While rosy cheeks are often thought of as bringing a nice touch of colour to the face, only rosacea sufferers know how annoying and upsetting it is when you can't get rid of them as well as having to put up with the increasing redness of the face and skin irritation that comes with the condition.
However, while it cannot be cured, there are many ways of dealing with the issue, and picking the right beauty products is an important start. IBTimes UK caught up with Dr Sam Bunting, a London-based cosmetic dermatologist and beauty insider's best-kept secret, to get the lowdown on how best to treat rosacea.
Don't overdo cleansing.
Dr Sam Bunting says that 82% of rosacea sufferers complain of sensitivity to skincare products. This is due to a defect in skin-barrier function – an element of the condition that's often forgotten but can be a huge issue for women. "Everything burns," is something that patients frequently say when it comes to skincare. Make sure you use gentle non-foaming cleansers containing synthetic detergents, which are labelled fragrance-free, as opposed to unscented. Another important factor is to pat your skin dry – don't rub. Avéne's XereCalm Oil is a wonderful product that reduces signs of redness and itchiness as well as improving the skin's natural defence barrier.
Ditch counterproductive habits.
This means physical exfoliation is to be avoided. Dr Sam Bunting recommends not using a face cloth and to avoid products with questionable benefits that frequently do harm, such as astringent toners and anything with alcohol or witch hazel in it. The one exception to the exfoliation rule is the use of salicylic acid, a beta hydroxy acid, which is useful to those with oily skin and those prone to acne blemishes and comedones, as its anti-inflammatory.

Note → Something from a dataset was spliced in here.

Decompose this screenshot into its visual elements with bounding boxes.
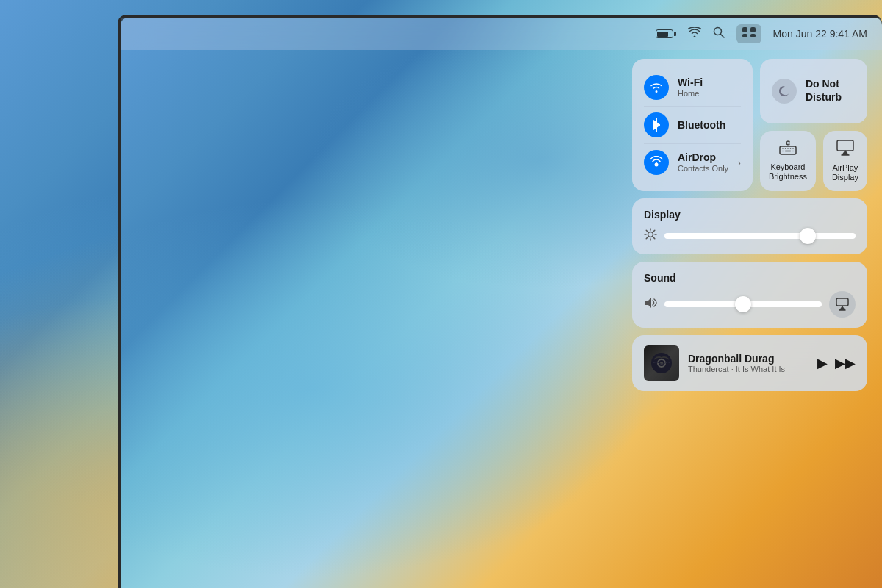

Moisturise but don't antagonise.
Rosacea sufferers often have skin that is rough to the touch, but the right moisturiser can improve skin texture and boost skin tolerance. Dr Sam Bunting believes that moisturising flexibly is an important factor in dealing with rosacea. She talks to patients about lighter moisturising days and days where a little more oomph is needed. Bunting notes that skin is a dynamic organ and can be oilier in the week before a period and at certain times of year, therefore we should adapt to our environment and other factors accordingly.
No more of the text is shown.